Now on a career best 28-match winning streak, Williams has dropped just 10 games, spending barely more than 4 hours on court, on her way to the business end – the second week – of the prestigious Grand Slam tournament. The 31-year-old number one seed has breezed through the first week on the red clay, summarily dashing the hopes of AnnaTatishvilli (Georgia); Caroline Garcia (France); Sorana Cirstea (Romania); and Roberta Vinci (Italy) of take home the championship hardware.
Serena’s devastating path of destruction through what has historically been a dicey and grueling first week for the 15-time Grand Slam champion has left her critics no choice but to predict that she won’t be denied the big prize this year. Being the last woman standing at Roland Garros has eluded her – much to her chagrin – since 2002, but a new coach, Patrick Mortagou, and renewed passion and focus could change that scenario this time around.

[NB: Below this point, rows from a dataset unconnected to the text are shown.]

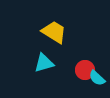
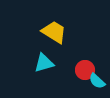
cyan semicircle: moved 3 px down
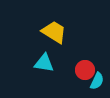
cyan triangle: rotated 25 degrees clockwise
cyan semicircle: rotated 108 degrees counterclockwise
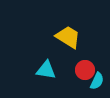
yellow trapezoid: moved 14 px right, 5 px down
cyan triangle: moved 2 px right, 7 px down
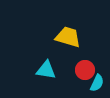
yellow trapezoid: rotated 16 degrees counterclockwise
cyan semicircle: moved 2 px down
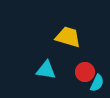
red circle: moved 2 px down
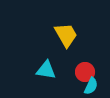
yellow trapezoid: moved 2 px left, 2 px up; rotated 44 degrees clockwise
cyan semicircle: moved 6 px left, 3 px down
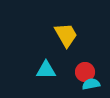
cyan triangle: rotated 10 degrees counterclockwise
cyan semicircle: moved 2 px up; rotated 126 degrees counterclockwise
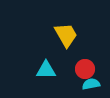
red circle: moved 3 px up
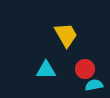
cyan semicircle: moved 3 px right, 1 px down
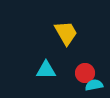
yellow trapezoid: moved 2 px up
red circle: moved 4 px down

With the “light work” behind her, Serena will now have to face what could be the first test of her journey to the winner’s circle, a meet up with Russia’s Svetlana Kuznetsova in a quarterfinal match. Kuznetsova has been flying under the radar during the tourney this year due to a long injury layoff and resulting drop in the rankings, but she certainly knows her way around the Roland Garros red clay; she won the championship in 2009.

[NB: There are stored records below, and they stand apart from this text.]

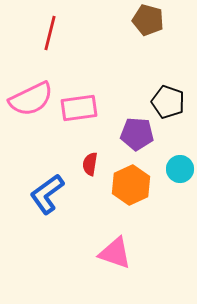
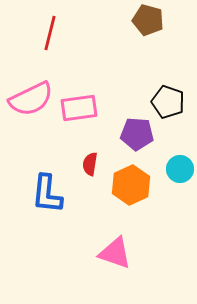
blue L-shape: rotated 48 degrees counterclockwise
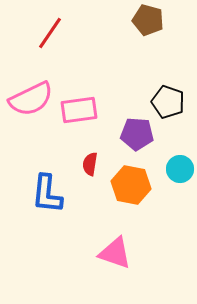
red line: rotated 20 degrees clockwise
pink rectangle: moved 2 px down
orange hexagon: rotated 24 degrees counterclockwise
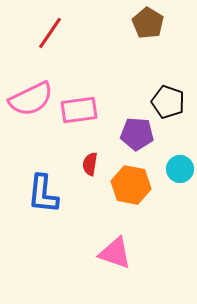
brown pentagon: moved 3 px down; rotated 16 degrees clockwise
blue L-shape: moved 4 px left
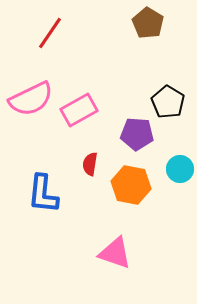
black pentagon: rotated 12 degrees clockwise
pink rectangle: rotated 21 degrees counterclockwise
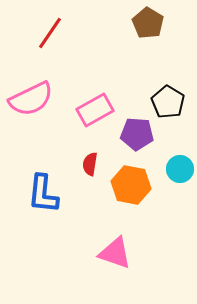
pink rectangle: moved 16 px right
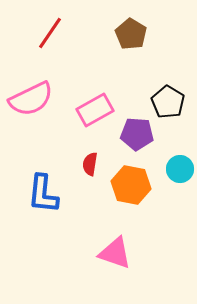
brown pentagon: moved 17 px left, 11 px down
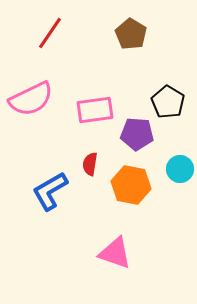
pink rectangle: rotated 21 degrees clockwise
blue L-shape: moved 7 px right, 3 px up; rotated 54 degrees clockwise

The unseeded all-court Russian, formerly ranked world no. 2, has stopped Serena on her way to claiming the big FO prize before – the year she won it – and with what appears to be a return to form, she stands the greatest chance of being the proverbial fly in the determined frontrunner’s ointment. However, most betting folks are putting their money on Williams, who’s form and determination are seemingly transcendent and the greatest they’ve ever been, based on her stellar run from last year’s Wimbledon till now. She’s lost just 3 matches since around this same period last year.

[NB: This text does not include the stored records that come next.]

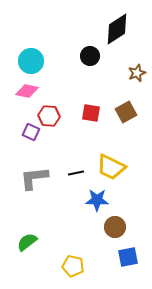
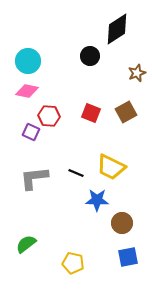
cyan circle: moved 3 px left
red square: rotated 12 degrees clockwise
black line: rotated 35 degrees clockwise
brown circle: moved 7 px right, 4 px up
green semicircle: moved 1 px left, 2 px down
yellow pentagon: moved 3 px up
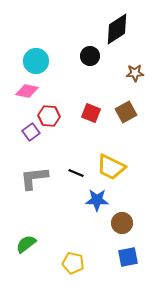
cyan circle: moved 8 px right
brown star: moved 2 px left; rotated 18 degrees clockwise
purple square: rotated 30 degrees clockwise
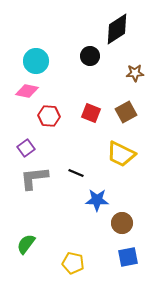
purple square: moved 5 px left, 16 px down
yellow trapezoid: moved 10 px right, 13 px up
green semicircle: rotated 15 degrees counterclockwise
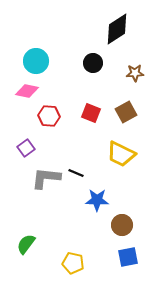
black circle: moved 3 px right, 7 px down
gray L-shape: moved 12 px right; rotated 12 degrees clockwise
brown circle: moved 2 px down
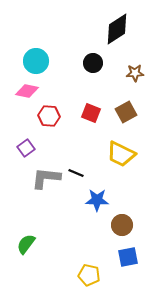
yellow pentagon: moved 16 px right, 12 px down
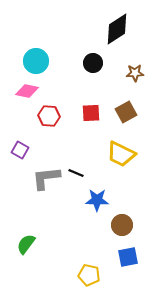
red square: rotated 24 degrees counterclockwise
purple square: moved 6 px left, 2 px down; rotated 24 degrees counterclockwise
gray L-shape: rotated 12 degrees counterclockwise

Still lurking in this year’s FO draw that would likely meet Serena in the final – provided she clears the remaining quarter and semifinal obstacles – are fellow Grand Slam champions, no. 3 seeded Victoria Azarenka and no. 2 seeded Maria Sharapova. She has very comfortable winning records over both women, however, which makes the conclusion of this year’s final all but forgone if she get’s to that point.
If you ask Serena Williams, she’s sure she’ll be able to conquer her Roland Garros demons this year. In fact, she’s so sure, she’s boned up on her french in order to deliver her winner’s speech in the country’s beloved language.